**Work item**
If a line in the data holds "prix", copy that line out in full.

Supplied data section start

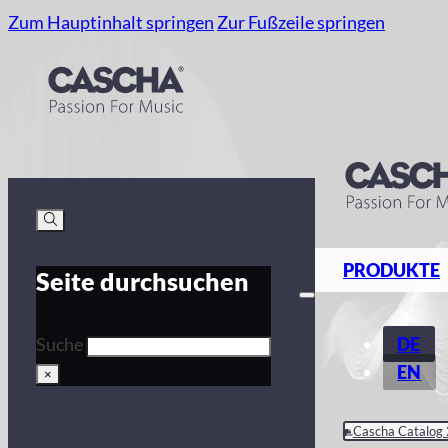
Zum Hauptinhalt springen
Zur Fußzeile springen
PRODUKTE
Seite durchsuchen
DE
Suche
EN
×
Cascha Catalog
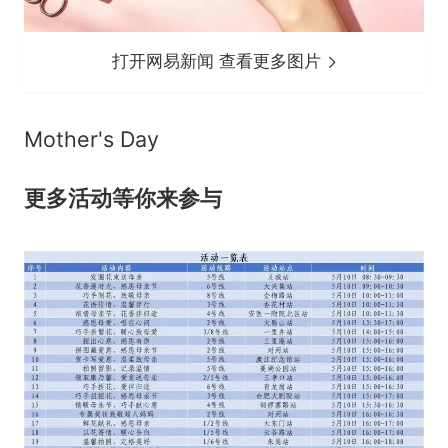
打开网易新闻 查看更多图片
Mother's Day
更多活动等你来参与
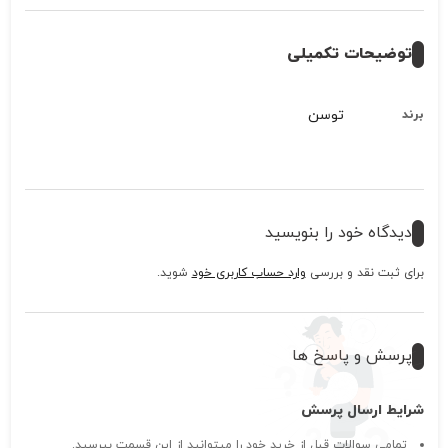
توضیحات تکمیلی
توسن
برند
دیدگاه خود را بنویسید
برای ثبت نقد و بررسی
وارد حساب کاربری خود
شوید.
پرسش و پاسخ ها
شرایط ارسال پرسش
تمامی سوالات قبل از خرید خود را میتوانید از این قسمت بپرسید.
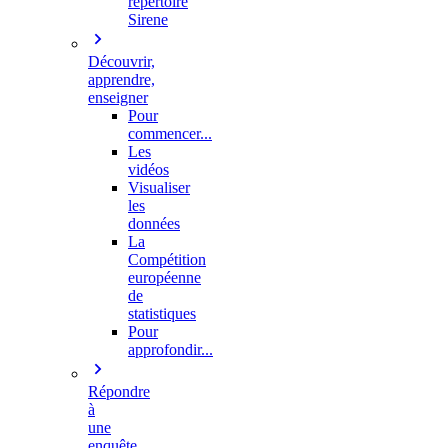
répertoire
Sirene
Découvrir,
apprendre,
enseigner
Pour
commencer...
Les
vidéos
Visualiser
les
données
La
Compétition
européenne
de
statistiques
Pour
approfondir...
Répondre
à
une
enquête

Supplied data section end
Supplied data section start

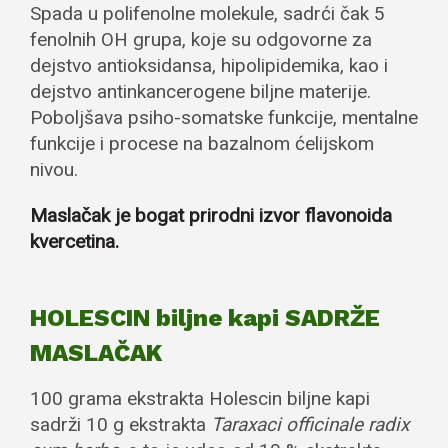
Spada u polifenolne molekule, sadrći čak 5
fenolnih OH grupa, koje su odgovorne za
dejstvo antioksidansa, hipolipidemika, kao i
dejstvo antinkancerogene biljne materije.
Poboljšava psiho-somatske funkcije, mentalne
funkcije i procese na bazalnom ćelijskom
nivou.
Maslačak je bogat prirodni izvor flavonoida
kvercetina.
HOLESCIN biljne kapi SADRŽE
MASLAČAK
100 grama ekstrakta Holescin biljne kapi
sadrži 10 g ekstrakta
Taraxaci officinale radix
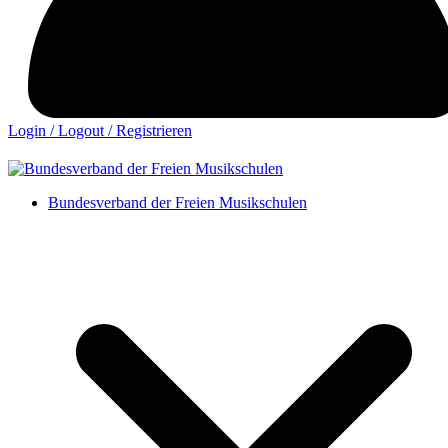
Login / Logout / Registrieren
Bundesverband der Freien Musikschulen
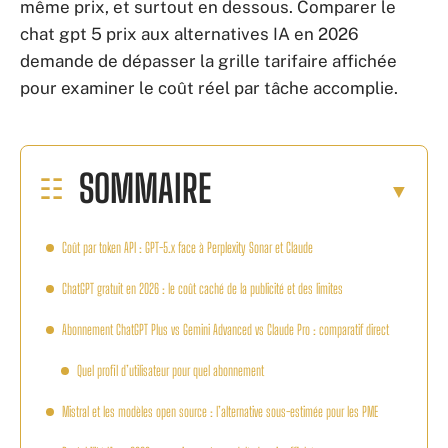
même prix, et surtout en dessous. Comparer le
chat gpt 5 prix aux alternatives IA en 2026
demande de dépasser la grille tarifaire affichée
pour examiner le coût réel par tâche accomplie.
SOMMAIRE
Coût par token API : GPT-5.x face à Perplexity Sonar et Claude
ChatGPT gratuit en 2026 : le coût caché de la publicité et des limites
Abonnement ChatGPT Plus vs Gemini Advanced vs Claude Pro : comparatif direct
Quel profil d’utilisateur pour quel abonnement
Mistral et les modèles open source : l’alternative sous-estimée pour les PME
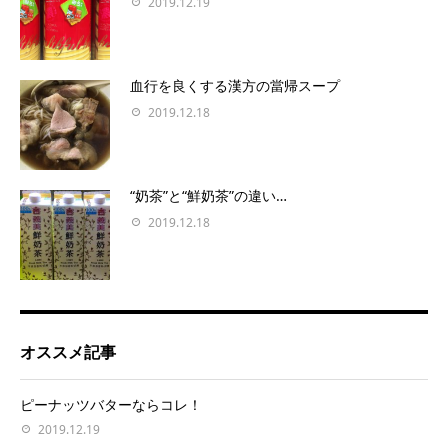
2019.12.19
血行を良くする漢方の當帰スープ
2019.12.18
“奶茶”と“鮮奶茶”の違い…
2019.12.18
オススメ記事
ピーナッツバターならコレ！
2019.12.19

Supplied data section end
Supplied data section start

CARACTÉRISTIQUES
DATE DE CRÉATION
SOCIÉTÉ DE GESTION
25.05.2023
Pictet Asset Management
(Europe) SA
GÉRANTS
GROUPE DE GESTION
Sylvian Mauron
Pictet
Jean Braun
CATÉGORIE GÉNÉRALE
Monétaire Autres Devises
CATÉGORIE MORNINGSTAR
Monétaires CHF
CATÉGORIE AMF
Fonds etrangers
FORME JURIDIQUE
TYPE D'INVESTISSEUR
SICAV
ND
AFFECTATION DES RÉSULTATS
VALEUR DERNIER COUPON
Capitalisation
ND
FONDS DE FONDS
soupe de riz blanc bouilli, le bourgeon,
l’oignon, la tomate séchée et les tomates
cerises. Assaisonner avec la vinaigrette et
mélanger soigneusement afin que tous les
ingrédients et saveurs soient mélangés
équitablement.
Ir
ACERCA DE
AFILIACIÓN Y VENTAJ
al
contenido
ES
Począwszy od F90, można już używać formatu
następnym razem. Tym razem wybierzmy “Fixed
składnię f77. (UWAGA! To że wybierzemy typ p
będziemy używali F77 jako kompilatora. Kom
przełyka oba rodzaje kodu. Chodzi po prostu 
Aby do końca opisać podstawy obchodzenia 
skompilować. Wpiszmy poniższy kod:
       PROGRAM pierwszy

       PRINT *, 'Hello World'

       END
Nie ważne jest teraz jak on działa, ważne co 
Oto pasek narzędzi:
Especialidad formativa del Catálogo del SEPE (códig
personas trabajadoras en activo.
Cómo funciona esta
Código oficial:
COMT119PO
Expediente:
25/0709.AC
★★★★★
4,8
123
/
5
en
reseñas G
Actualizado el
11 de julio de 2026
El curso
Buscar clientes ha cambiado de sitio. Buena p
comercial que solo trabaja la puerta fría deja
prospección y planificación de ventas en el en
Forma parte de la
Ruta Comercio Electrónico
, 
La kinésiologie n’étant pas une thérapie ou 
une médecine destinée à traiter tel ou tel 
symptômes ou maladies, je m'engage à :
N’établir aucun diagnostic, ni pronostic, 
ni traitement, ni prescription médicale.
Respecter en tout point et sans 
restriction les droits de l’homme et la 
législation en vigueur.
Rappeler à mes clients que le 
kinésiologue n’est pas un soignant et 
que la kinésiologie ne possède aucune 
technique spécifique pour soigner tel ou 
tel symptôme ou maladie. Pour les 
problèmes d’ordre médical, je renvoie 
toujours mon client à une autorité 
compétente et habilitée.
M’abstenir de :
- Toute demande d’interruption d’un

Supplied data section end

**Output below**
même prix, et surtout en dessous. Comparer le
chat gpt 5 prix aux alternatives IA en 2026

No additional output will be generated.